When parents pass their genes down to their children, an average of 60 errors are introduced to the genetic code in the process, according to a new study. Any of those five dozen mutations could be the source of major differences in a person's appearance or behavior as compared to his or her parents — and altogether, the mistakes are the driving force of evolution.
Sixty mutations may sound like a lot, but according to the international team of geneticists behind the new research, it is actually fewer than expected. "We had previously estimated that parents would contribute an average of 100 to 200 mistakes to their child," Philip Awadalla, a geneticist at the University of Montreal who co-led the project, said in a press release. "Our genetic study, the first of its kind, shows that actually much fewer mistakes, or mutations, are made."
That means human evolution happens more slowly than they previously thought.
The researchers analyzed the complete genetic sequences of two families that had previously been collected as part of the 1,000 Genomes Project. They looked for new mutations present in the children's DNA that were absent from their parents' genomes. "Like very small needles in a very large haystack," Awadalla said, there was only one new mutation in every 100 million letters of DNA. [Read: How to Speak Genetics]
The number of mutations that came from each parent was drastically different in the two different families. In one family, 92 percent of the mutations in the child's genes derived from the father, whereas in the other family, 64 percent came from the mother.
"This was a surprise: many people expected that in all families, most mutations would come from the father, due to the additional number of times that the genome needs to be copied to make a sperm, as opposed to an egg," said Matt Hurles, of the Wellcome Trust Sanger Institute in the U.K. More work must be done to explain the disparity.

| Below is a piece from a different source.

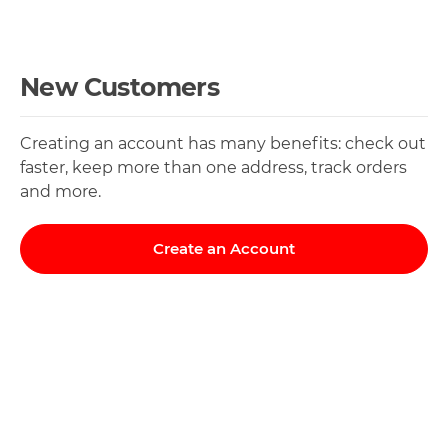
New Customers
Creating an account has many benefits: check out
faster, keep more than one address, track orders
and more.
Create an Account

The new techniques and algorithms developed for the research, which is detailed in the latest issue of Nature Genetics, can be used in the future to answer additional questions. For example, how does a parent's age affect the number of mutations passed to his or her offspring? How do their various environmental exposures impact mutation rates?
Geneticists will find out by comparing the number of new mutations in the children born to parents of different ages and life experiences.